(What you need to do): Your answer must be the lines of the entries below, exactly as written, from the first line through the line containing "Карта сайта (549, 1898)".
----------
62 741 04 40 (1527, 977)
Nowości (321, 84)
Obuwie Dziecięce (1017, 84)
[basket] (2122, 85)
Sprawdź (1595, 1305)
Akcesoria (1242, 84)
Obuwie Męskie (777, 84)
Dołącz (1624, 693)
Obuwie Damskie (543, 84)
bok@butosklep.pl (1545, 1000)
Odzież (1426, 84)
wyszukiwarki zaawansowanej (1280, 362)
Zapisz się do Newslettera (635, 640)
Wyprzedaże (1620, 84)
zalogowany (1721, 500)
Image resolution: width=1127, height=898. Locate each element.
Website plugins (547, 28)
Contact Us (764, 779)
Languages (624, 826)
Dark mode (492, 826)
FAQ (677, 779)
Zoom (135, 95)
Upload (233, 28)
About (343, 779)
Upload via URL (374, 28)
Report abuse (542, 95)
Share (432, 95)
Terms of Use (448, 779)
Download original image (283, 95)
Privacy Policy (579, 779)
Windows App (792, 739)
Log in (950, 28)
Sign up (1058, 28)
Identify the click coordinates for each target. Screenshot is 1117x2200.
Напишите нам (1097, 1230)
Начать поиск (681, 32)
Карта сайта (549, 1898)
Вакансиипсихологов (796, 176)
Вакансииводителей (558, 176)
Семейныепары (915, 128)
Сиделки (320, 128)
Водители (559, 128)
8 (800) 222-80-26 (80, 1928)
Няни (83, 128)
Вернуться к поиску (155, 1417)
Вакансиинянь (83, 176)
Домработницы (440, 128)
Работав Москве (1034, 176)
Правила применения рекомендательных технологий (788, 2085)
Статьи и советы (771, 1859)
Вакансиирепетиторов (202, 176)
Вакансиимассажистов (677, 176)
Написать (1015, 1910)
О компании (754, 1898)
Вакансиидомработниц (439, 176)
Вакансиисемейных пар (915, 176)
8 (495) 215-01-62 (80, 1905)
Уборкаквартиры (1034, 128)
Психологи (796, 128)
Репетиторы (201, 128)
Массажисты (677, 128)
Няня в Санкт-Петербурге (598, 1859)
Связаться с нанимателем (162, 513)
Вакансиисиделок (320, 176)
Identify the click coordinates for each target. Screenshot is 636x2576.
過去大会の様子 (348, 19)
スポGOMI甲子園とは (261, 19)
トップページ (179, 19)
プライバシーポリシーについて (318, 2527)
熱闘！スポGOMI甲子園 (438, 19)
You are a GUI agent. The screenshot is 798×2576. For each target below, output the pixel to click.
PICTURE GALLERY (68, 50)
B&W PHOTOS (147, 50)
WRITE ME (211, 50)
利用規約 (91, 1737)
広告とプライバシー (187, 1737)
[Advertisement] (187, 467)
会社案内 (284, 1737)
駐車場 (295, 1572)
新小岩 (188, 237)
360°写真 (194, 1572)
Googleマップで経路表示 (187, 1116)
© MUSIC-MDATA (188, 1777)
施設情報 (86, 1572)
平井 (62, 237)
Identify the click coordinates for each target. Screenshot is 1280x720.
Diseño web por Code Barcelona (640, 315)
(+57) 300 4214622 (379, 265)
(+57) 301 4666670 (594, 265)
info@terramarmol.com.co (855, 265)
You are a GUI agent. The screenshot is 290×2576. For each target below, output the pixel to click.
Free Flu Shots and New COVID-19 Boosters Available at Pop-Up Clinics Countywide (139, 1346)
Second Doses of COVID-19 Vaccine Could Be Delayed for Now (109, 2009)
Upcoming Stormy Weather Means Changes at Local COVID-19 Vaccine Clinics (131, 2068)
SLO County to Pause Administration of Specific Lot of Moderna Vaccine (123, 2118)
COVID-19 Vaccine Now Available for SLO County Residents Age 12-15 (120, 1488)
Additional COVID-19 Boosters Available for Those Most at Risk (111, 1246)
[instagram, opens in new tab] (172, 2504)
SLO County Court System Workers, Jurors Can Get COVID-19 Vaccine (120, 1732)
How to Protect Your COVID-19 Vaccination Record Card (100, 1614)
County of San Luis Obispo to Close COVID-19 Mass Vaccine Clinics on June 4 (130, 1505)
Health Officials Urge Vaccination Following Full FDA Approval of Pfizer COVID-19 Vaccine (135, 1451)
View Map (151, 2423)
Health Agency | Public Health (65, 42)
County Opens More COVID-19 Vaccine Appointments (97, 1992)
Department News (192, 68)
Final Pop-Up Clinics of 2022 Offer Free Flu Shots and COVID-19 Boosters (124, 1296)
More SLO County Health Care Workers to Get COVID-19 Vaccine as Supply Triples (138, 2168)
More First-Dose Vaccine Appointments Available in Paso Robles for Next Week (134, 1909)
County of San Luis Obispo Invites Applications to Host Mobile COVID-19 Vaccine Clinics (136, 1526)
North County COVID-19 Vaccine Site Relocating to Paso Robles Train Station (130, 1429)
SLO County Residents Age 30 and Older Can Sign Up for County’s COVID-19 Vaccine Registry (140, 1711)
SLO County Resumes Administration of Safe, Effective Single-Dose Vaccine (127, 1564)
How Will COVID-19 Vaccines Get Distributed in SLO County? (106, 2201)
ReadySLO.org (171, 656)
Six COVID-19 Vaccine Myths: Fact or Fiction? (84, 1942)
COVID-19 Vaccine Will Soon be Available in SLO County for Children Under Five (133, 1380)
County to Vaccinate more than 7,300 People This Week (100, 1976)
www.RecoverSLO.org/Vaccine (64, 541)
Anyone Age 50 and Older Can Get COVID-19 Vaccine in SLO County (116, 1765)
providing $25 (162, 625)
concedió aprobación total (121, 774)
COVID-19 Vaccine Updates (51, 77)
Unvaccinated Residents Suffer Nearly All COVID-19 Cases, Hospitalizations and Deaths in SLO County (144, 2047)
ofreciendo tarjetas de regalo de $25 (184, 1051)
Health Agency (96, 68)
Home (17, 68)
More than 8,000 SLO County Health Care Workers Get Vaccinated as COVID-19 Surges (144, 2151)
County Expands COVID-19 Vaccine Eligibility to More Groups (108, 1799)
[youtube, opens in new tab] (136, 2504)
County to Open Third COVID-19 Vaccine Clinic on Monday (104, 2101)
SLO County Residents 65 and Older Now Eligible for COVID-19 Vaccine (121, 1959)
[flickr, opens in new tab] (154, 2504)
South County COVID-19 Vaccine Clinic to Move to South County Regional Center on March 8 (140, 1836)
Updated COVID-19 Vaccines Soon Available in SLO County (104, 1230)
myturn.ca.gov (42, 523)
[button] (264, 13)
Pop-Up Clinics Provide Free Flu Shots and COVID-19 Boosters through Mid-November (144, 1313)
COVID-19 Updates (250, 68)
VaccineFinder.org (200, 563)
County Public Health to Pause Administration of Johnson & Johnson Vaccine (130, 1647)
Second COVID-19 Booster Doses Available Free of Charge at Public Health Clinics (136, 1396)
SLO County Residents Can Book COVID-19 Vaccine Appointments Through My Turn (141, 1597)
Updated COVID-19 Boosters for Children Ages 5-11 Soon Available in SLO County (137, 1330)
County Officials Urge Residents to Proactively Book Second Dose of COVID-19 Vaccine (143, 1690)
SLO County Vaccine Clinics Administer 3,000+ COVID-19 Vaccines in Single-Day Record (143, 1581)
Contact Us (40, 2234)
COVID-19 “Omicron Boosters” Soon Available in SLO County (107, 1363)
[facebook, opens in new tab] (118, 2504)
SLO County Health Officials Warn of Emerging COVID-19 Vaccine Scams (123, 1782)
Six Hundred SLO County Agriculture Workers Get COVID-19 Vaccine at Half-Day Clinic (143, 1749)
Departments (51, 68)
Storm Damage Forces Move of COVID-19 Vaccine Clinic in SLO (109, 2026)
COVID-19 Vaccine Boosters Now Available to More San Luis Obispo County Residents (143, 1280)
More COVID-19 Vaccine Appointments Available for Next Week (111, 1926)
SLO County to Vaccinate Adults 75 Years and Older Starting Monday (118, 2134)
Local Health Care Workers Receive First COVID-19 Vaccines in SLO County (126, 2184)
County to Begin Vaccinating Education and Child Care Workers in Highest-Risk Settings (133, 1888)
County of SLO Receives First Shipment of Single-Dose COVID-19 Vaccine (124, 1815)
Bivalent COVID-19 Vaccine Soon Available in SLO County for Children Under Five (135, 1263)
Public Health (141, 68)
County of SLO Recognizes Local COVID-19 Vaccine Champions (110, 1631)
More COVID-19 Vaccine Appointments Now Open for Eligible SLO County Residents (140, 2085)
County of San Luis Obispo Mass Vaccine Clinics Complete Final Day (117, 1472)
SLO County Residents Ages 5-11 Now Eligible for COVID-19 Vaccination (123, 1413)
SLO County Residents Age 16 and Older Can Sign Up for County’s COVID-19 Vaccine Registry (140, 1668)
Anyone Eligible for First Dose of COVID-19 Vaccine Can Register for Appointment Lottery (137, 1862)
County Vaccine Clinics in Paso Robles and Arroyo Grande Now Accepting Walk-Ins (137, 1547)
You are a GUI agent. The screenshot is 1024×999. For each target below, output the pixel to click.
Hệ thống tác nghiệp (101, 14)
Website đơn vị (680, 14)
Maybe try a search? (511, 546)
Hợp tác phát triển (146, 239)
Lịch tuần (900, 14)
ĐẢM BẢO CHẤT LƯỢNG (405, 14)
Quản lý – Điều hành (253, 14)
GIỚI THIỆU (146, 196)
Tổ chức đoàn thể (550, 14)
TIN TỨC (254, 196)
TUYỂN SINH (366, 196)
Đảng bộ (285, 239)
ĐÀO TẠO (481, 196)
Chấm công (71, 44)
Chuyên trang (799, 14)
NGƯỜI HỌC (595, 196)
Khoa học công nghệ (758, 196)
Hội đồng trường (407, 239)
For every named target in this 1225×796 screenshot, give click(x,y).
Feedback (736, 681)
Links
----------
(Solution for this exercise):
62 741 04 40 (1527, 977)
Nowości (321, 84)
Obuwie Dziecięce (1017, 84)
[basket] (2122, 85)
Sprawdź (1595, 1305)
Akcesoria (1242, 84)
Obuwie Męskie (777, 84)
Dołącz (1624, 693)
Obuwie Damskie (543, 84)
bok@butosklep.pl (1545, 1000)
Odzież (1426, 84)
wyszukiwarki zaawansowanej (1280, 362)
Zapisz się do Newslettera (635, 640)
Wyprzedaże (1620, 84)
zalogowany (1721, 500)
Image resolution: width=1127, height=898. Locate each element.
Website plugins (547, 28)
Contact Us (764, 779)
Languages (624, 826)
Dark mode (492, 826)
FAQ (677, 779)
Zoom (135, 95)
Upload (233, 28)
About (343, 779)
Upload via URL (374, 28)
Report abuse (542, 95)
Share (432, 95)
Terms of Use (448, 779)
Download original image (283, 95)
Privacy Policy (579, 779)
Windows App (792, 739)
Log in (950, 28)
Sign up (1058, 28)
Identify the click coordinates for each target. Screenshot is 1117x2200.
Напишите нам (1097, 1230)
Начать поиск (681, 32)
Карта сайта (549, 1898)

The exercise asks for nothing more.